The Federal Communications Commission (FCC) released a Declaratory Ruling and Order last week addressing a petition regarding soundboard technology. The Ruling comes in response to petitions from NorthStar Alarm Services, LLC and Yodel Technologies LLC. The FCC essentially reaffirms the status quo, which is that soundboard technology—also known as "avatar tehcnology"—must conform to the same consent standards as any other prerecorded voice message.

The FCC explains its stance in the introduction to the Ruling:

“With this Declaratory Ruling, we confirm that the TCPA applies to any telephone call to a residential telephone line initiated using an artificial or prerecorded voice message. If such a call is initiated using an artificial or prerecorded voice message—whether made using soundboard technology or otherwise—the caller must obtain the called party’s prior express consent for such a call unless an exemption applies.
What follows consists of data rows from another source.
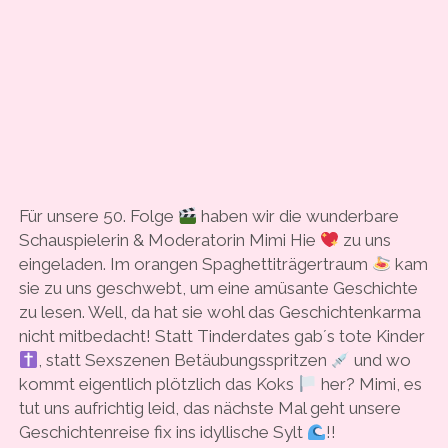
Für unsere 50. Folge
haben wir die wunderbare
Schauspielerin & Moderatorin Mimi Hie
zu uns
eingeladen. Im orangen Spaghettiträgertraum
kam
sie zu uns geschwebt, um eine amüsante Geschichte
zu lesen. Well, da hat sie wohl das Geschichtenkarma
nicht mitbedacht! Statt Tinderdates gab´s tote Kinder
, statt Sexszenen Betäubungsspritzen
und wo
kommt eigentlich plötzlich das Koks
her? Mimi, es
tut uns aufrichtig leid, das nächste Mal geht unsere
Geschichtenreise fix ins idyllische Sylt
!!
This is true even if a live agent controls the initial artificial or prerecorded voice message using soundboard technology.”
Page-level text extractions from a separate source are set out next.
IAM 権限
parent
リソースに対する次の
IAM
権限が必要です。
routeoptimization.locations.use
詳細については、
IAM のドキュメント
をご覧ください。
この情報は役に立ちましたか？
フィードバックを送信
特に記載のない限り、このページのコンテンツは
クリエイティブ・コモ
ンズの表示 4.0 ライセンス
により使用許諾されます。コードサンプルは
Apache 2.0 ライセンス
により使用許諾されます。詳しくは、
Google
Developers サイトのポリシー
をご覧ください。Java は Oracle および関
Northstar had sought a “ruling that the use of ‘soundboard technology’ is not use of an artificial or prerecorded voice that delivers a message under the TCPA because soundboard requires a live agent to play multiple short recorded messages instead of one continuous prerecorded message.” Yodel, meanwhile, had sought a “retroactive waiver of the Commission’s rules for calls it made using soundboard technology.” This FCC Ruling explicitly denies both of these requests.

The consequences for callers are clear: soundboard technology does not exist in some nebulously regulated space; prior express consent is a clear requirement for compliance. Any callers who use soundboard technology would be well served to review their policies in order to ensure compliance with this clearly explicated consent standard.